* Problem to solve *
Search the material for the word "Zwischenahn" and copy every line in which it occurs.

* Input data *
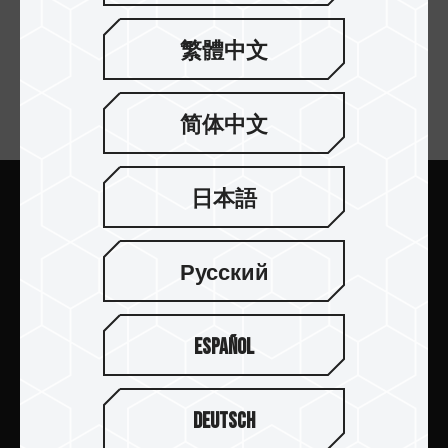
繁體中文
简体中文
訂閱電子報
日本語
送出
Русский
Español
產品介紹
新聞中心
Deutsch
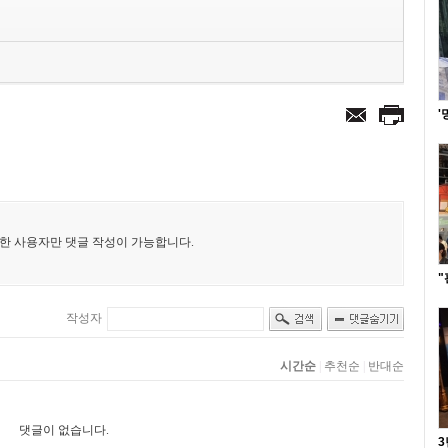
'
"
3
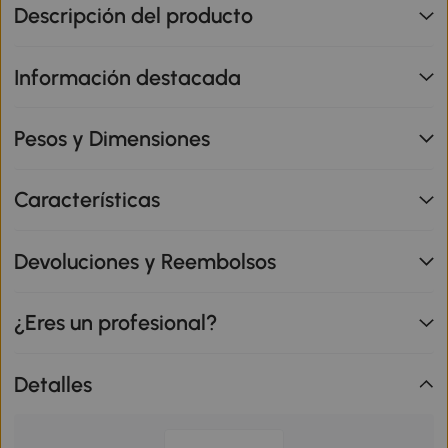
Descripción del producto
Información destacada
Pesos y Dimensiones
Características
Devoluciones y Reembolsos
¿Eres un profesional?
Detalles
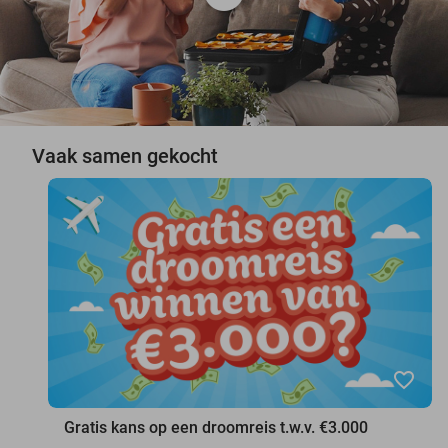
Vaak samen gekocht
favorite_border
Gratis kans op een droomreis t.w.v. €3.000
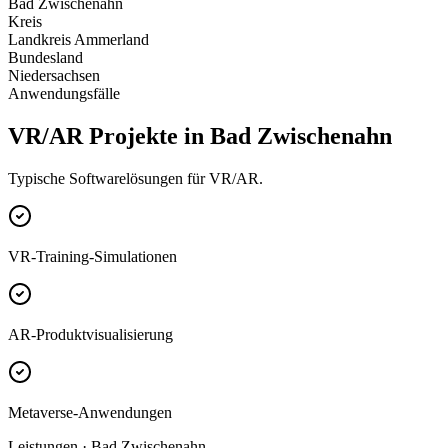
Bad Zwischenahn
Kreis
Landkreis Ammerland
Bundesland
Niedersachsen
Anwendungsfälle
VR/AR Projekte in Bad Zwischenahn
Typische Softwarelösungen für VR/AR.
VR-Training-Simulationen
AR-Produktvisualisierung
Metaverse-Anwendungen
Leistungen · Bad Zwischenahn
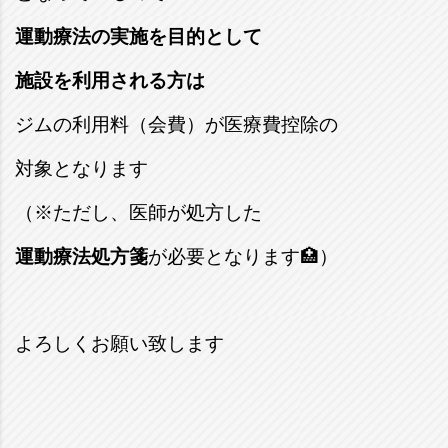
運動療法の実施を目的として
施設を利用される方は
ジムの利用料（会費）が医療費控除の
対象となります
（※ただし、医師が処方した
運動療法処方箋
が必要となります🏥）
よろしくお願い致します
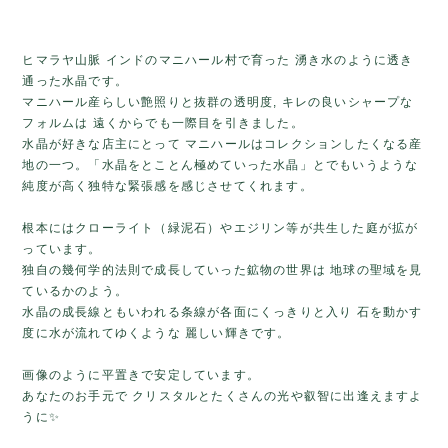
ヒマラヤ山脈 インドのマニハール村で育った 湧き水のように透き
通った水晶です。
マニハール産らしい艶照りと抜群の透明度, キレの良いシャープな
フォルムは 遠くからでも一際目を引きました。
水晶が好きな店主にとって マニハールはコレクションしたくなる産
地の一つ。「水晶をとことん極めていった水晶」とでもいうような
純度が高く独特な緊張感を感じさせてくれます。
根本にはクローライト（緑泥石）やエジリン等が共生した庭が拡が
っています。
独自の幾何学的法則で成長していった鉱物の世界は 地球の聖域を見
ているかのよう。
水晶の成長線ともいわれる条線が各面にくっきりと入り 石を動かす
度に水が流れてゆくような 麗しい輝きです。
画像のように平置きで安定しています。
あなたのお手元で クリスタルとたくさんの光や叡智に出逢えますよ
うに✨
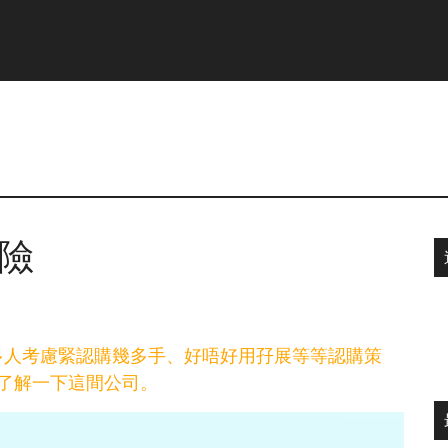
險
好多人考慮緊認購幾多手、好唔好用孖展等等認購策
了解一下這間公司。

* Output of the exercise *
Bad Zwischenahn
VR/AR Projekte in Bad Zwischenahn
Leistungen · Bad Zwischenahn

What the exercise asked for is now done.